++++ RECORDS PROVIDED
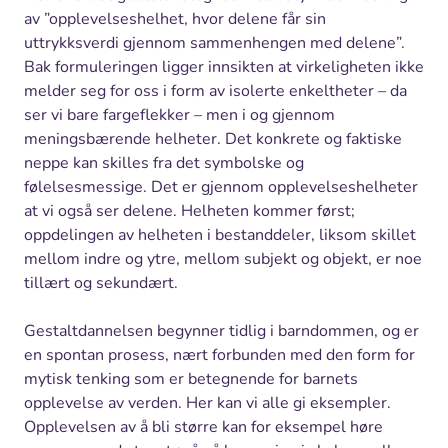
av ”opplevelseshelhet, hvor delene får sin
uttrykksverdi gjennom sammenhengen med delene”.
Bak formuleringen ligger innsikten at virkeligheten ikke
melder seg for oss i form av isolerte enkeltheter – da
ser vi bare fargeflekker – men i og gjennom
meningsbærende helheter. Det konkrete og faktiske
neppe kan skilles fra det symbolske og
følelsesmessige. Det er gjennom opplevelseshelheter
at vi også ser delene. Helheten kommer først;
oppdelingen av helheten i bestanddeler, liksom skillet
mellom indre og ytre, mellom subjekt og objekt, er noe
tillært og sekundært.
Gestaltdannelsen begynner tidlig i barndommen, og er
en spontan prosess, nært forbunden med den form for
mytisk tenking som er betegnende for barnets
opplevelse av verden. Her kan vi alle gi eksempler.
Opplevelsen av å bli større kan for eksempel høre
++++++++
++++ RECORDS PROVIDED
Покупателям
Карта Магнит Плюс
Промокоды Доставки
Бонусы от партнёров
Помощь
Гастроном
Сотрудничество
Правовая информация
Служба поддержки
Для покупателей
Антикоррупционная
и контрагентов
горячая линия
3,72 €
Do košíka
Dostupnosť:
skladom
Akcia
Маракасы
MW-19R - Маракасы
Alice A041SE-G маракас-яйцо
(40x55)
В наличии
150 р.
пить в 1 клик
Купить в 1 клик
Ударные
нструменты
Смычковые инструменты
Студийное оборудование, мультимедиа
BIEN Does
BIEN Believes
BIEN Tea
++++++++
++++ RECORDS PROVIDED
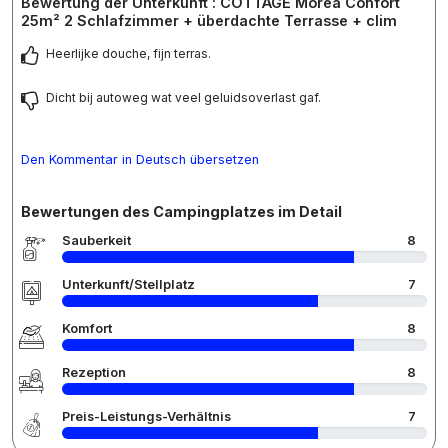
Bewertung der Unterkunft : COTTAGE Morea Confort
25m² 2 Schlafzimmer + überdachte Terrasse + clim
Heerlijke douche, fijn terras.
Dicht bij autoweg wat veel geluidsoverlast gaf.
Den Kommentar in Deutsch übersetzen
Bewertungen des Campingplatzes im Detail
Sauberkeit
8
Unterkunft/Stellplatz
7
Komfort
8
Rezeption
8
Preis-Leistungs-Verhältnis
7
++++++++
**EXERCISE PROMPT**
Working from the material above, retype exactly the lines from the one with "delene får sin" through the one with "Opplevelsen av å", both included, and only those lines.

**ANSWER AREA**
av ”opplevelseshelhet, hvor delene får sin
uttrykksverdi gjennom sammenhengen med delene”.
Bak formuleringen ligger innsikten at virkeligheten ikke
melder seg for oss i form av isolerte enkeltheter – da
ser vi bare fargeflekker – men i og gjennom
meningsbærende helheter. Det konkrete og faktiske
neppe kan skilles fra det symbolske og
følelsesmessige. Det er gjennom opplevelseshelheter
at vi også ser delene. Helheten kommer først;
oppdelingen av helheten i bestanddeler, liksom skillet
mellom indre og ytre, mellom subjekt og objekt, er noe
tillært og sekundært.
Gestaltdannelsen begynner tidlig i barndommen, og er
en spontan prosess, nært forbunden med den form for
mytisk tenking som er betegnende for barnets
opplevelse av verden. Her kan vi alle gi eksempler.
Opplevelsen av å bli større kan for eksempel høre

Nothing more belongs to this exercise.